Pains: The aches of a generation


PAINS is a collection of poems pulsating with the aches of a generation. The voice speaking throughout is as one rehabilitated from amnesia or intentional forgetfulness after the loss of innocence. These are a cycle of poems where a soul is reintroduced to his body, part by part, until a man is formed again by metaphor.

Zhao Lihong’s career in Chinese literature spans thirty prolific years. He is one of the most successful prose writers in Chinese Mainland, with over seventy collections in circulation and pieces taught at every level of education nationwide. His work is decorated with many of the top literary honors in China and his work frequently travels abroad. “Pains” is his second collection of poetry translated into English and the first to debut in North America.

Born in a crowded Shanghainese longtang residence in 1951, Zhao Lihong’s mother was a doctor and his father a semi-literate, hardworking man. Zhao taught himself to read by the age of five and could recite a host of traditional Chinese literature by heart in his childhood. He fell in love with Rabindranath Tagore’s Stray Birds in high school, but only started writing during the Down to the Countryside Movement, when he was sent to a rural island. By 1977, when colleges and universities were reinstated in China, Zhao attended East China Normal University and majored in Chinese Literature. His leadership in the Shanghai literary scene and his national influence since then cannot be understated.

The English cover and Chinese cover  of Zhao Lihong’s new poetry collection “Pains”.

The most arresting moments of his poetic work come at the least expected moments. The closest analogy I have to describe this phenomena is that the best Zhao Lihong poems feel like a chance encounter between poet and reader, never-consummated lovers, at a gas station at midnight: every mundane event is a trapdoor for fantasy. In the cold, dead chest of reality beats the all-consuming romantic heart.
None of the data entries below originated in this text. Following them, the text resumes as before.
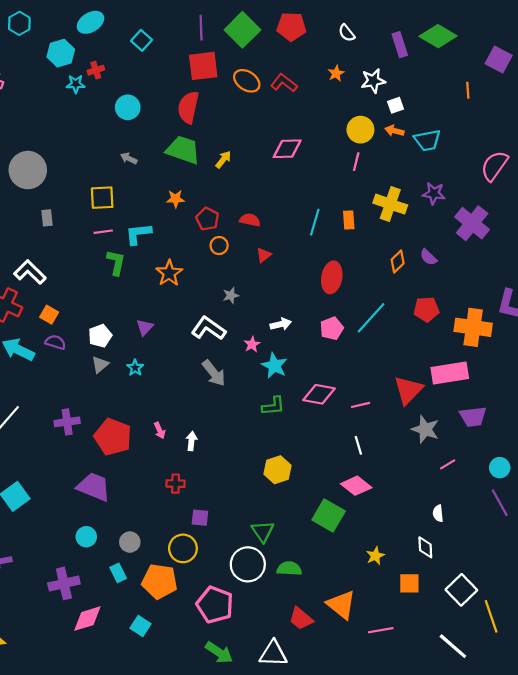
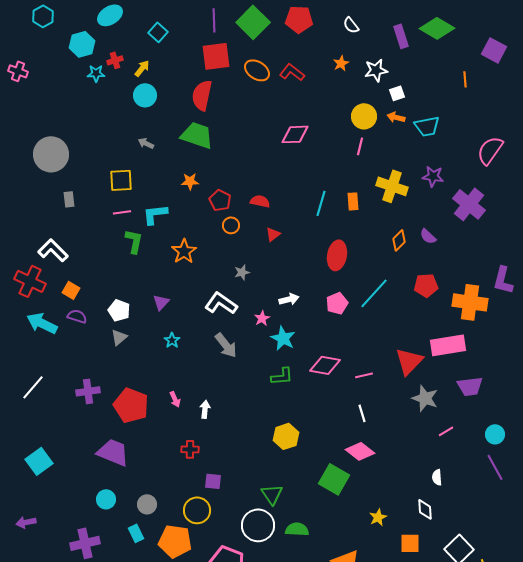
yellow arrow: (223, 159) -> (142, 68), moved
white pentagon: (100, 336) -> (119, 310), turned -30
cyan star: (135, 368) -> (172, 340), moved

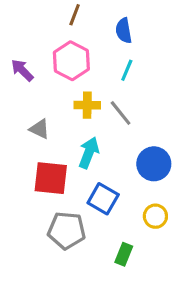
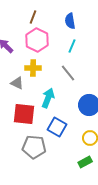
brown line: (75, 15) -> (33, 17), moved
yellow cross: (87, 105) -> (33, 68), moved
green rectangle: (124, 254) -> (85, 162), moved, turned 40

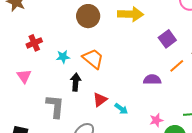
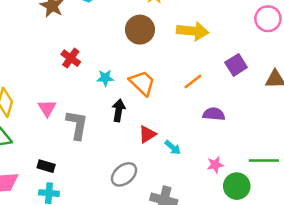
red cross: (34, 43) -> (71, 58), turned -35
orange line: (177, 66) -> (193, 82), moved
pink triangle: (24, 76) -> (47, 108), moved
gray L-shape: (55, 106) -> (77, 125), moved

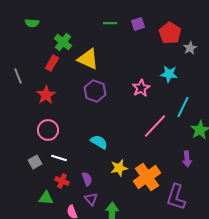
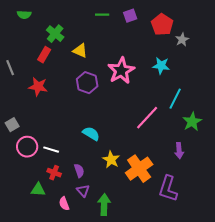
yellow triangle: (88, 59) -> (80, 51), size x0.7
pink star: (141, 88) -> (121, 71), moved, size x1.5
red star: (46, 95) -> (38, 87), turned -30
pink circle: (48, 130) -> (27, 147), moved
gray square: (35, 162) -> (12, 125), moved
yellow star: (119, 168) -> (111, 160), turned -30

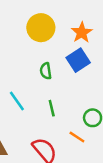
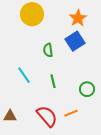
yellow circle: (41, 28) -> (32, 14), moved
orange line: (77, 137) -> (71, 113), moved, turned -56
Touching the silk scarf before my chest

I think of the silk worm spitting silk on the mulberry tree

Those self-mummifying creatures

Once had dreams of bursting their cocoons and soaring

But were boiled for their silk

Listening to this tender lament

I think of the singer who played and sang

The sad and lonely one

Who tasted the bitter cup of years

Yet wove a soured history into a rope of kindness

This moment in his poem “Association” is one such example. After a lengthy, hammering list of associated thoughts that would have lulled any mind to sleep, Zhao brings in a jab from nowhere at the end that turns a whole nursery rhyme on its head. Or take an examination of fingerprints in the lattice of a nature poem, for instance. After examining the disappearances of his ever-evasive fingerprints, Zhao turns towards the flowers and the bugs for the answer to the question of human effervescence:

My prints

Left too on the glassy dew

Buds in first bloom

Timid petals and gossamer grass

The butterfly that was caught but released

Carrying my seal upon its brilliant wings

Flying the whole sky over

Zhao proves that litany is not always reserved to lifeless objects. In his categories, life teems and affected image, having been strained to the maximum by skepticism and irony, may just become the most unaffected choice.

Zhao Lihong’s meditations on an aging body, his “songs of experience,” are not hamstrung by nostalgia, though the terms of missing are simply expressed, with childlike poetics. It is that wonder and total lack of self-consciousness that sets him apart from many of his peers. Translating this slender body of work was like going to birthday party, during which a respected, elderly gentlemen is decked in vibrant color to celebrate his second childhood — the gentle birth of an innocence after all the labors of the world have ceased and the debt of youth has been fully and finally paid.

About the author

Shanghai-born Zhao Lihong is the director of the China Writers Association, vice-president of the Shanghai Writers Association, the publisher of the monthly Shanghai Literature, and editor-in-chief of Shanghai Poets, a bi-monthly journal.

He is currently a guest professor in modern literature and creative writing. He also teaches at the prestigious Shanghai Jiao Tong University.

Zhao has published more than 70 works in poetry, prose and journalism. His works have been translated into English, French, Russian, Japanese, Korean, Ukrainian, Bulgarian, Macedonian, and Serbian. A number of his works are part of the Chinese primary and secondary schools and college syllabus. “Pains” is a collection of his recent poetry. The English edition of the book will be released in April 2017.